Saturday, May 5, 2012

why is it so hard? to herd cats.

i was thinking last night while tooling around downtown that life really ain't so bad.

and then we walked into the marvel? marble? martyr? bar. whatever the hell it was called. oh gross.

i do not usually find myself in that neckathe on a friday night, as work wins the nightlife fight pretty often, but last night was different. i cannot quite put my finger on it. oh yeah, it rained and i was on the patio four stories up.

while i held my sweating cocktail and surveyed the well dressed and very hungry looking crowd, i wondered why i was feeling like such a bitch towards the place, and actually had an epiphany.

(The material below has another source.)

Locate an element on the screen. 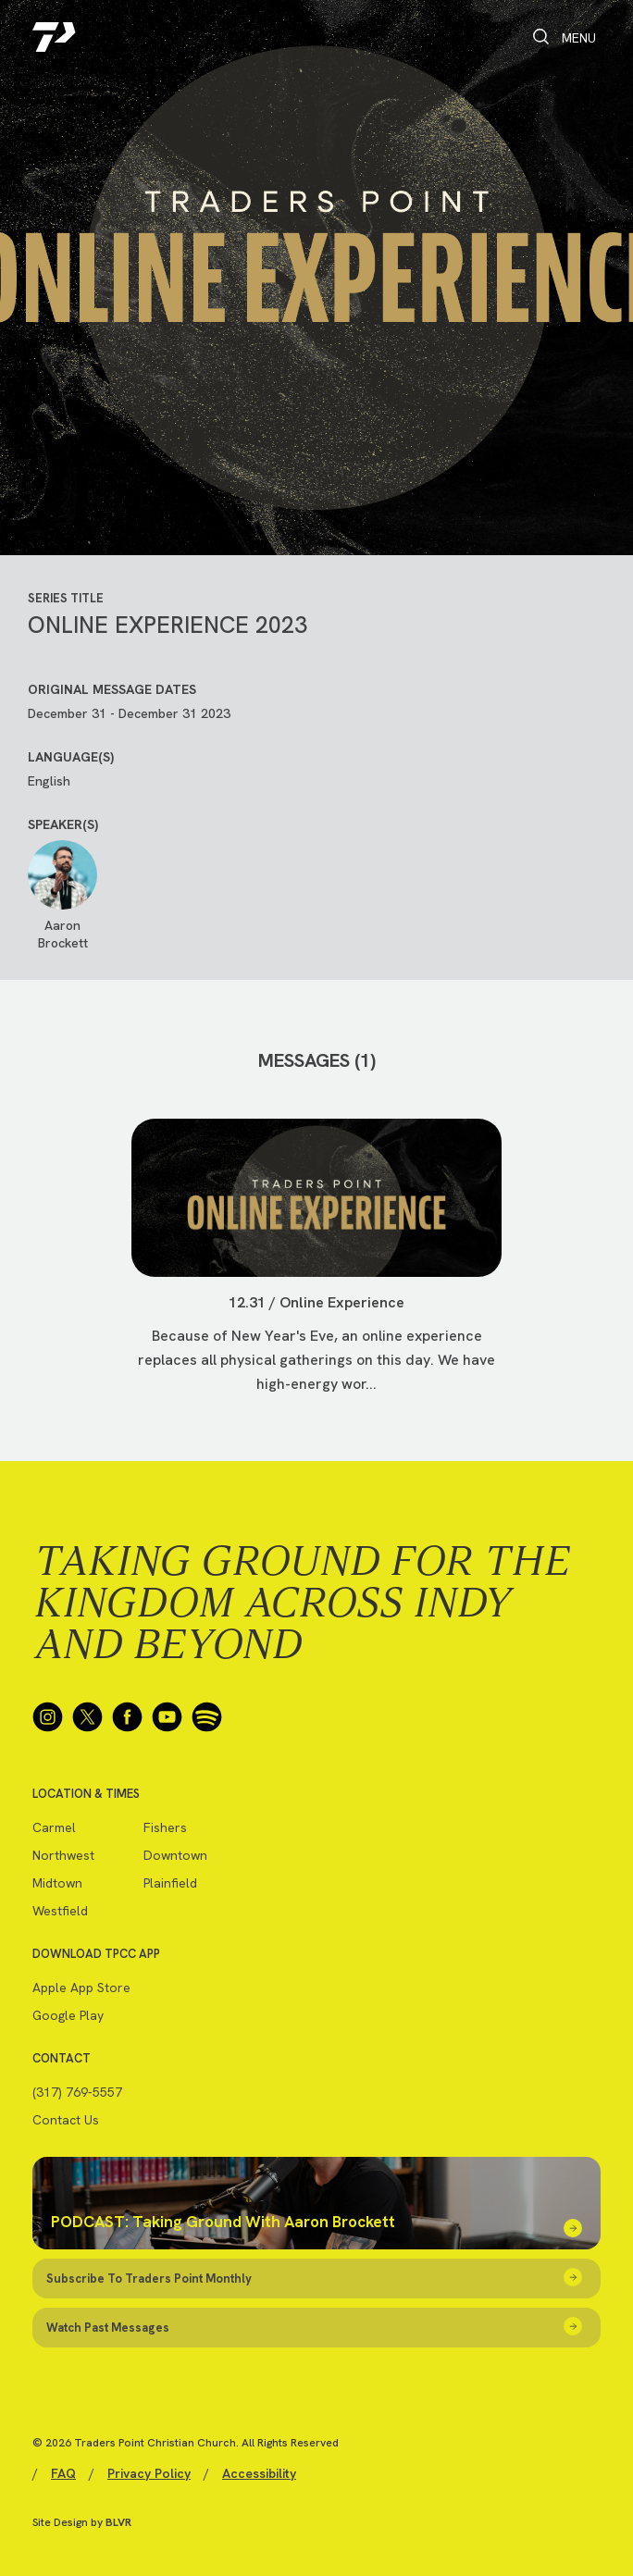 The image size is (633, 2576). Privacy Policy is located at coordinates (149, 2473).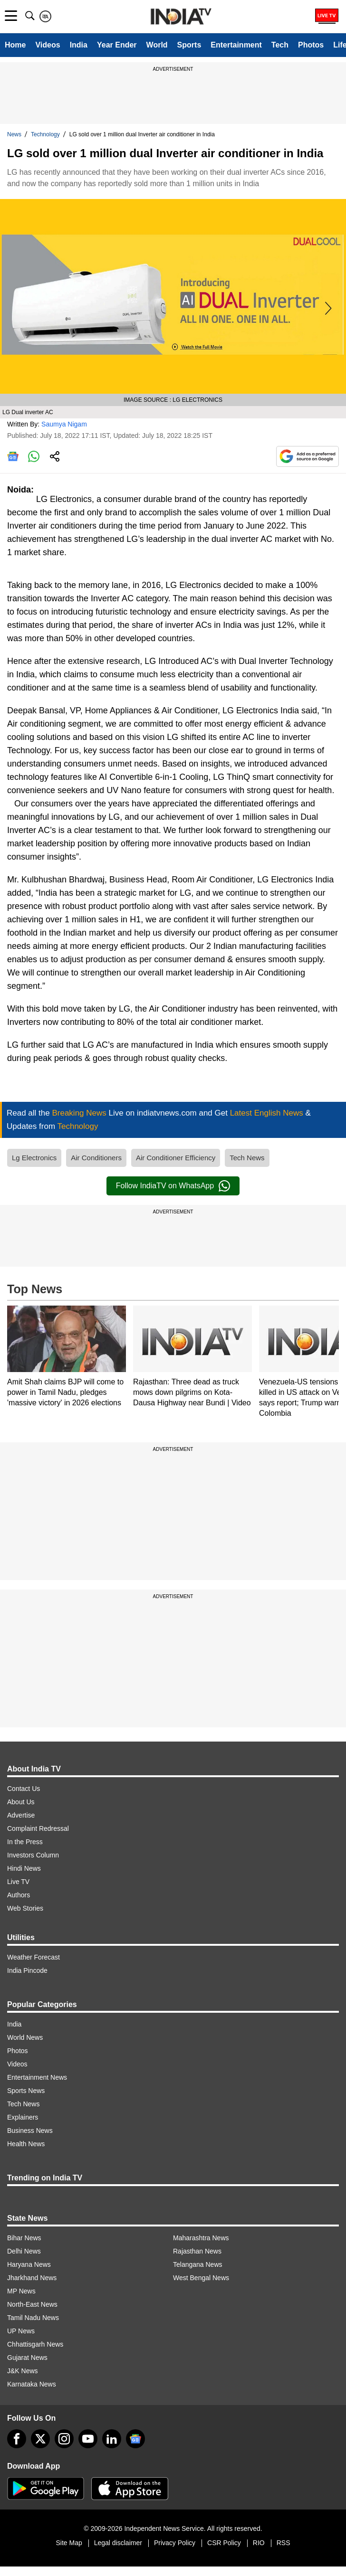 The height and width of the screenshot is (2576, 346). What do you see at coordinates (40, 2438) in the screenshot?
I see `[tweeter]` at bounding box center [40, 2438].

i am a bar snob. i cannot say i am a reverse bar snob because then i sound like those idiots who say that when people of other races hate caucasians it is reverse racism. no, its not. its still just racism.

yup. total snob. i grimaced at the emaciated waifs smoking on our way in. i sneered at the cocktail list full of legal absinthe and a boat load of crap i had never heard of. i gazed disdainfully at all of the people looking over each other's shoulders to make sure that they are talking to the hottest person that they can. i physically recoiled at being presented with a bill for 22 dollars after ordering 2 cocktails i was not even sure had booze in them.

what makes the depot different? people are still roaming around trying to buy themselves out of having a clue.  the drinks are priced by the pour. the smoking chicks still need a sandwich, their costumes are less couture and more hipster, but they are cold in the same skinny way.

and then a light bulb went off.

the three things that make me want to go to a bar have nothing to do with the booze or the people i can make fun of.

it's the music.
it's my friends.
it's whether or not there is a guy in the room i could want in any way.

so we went home. he was not at the depot.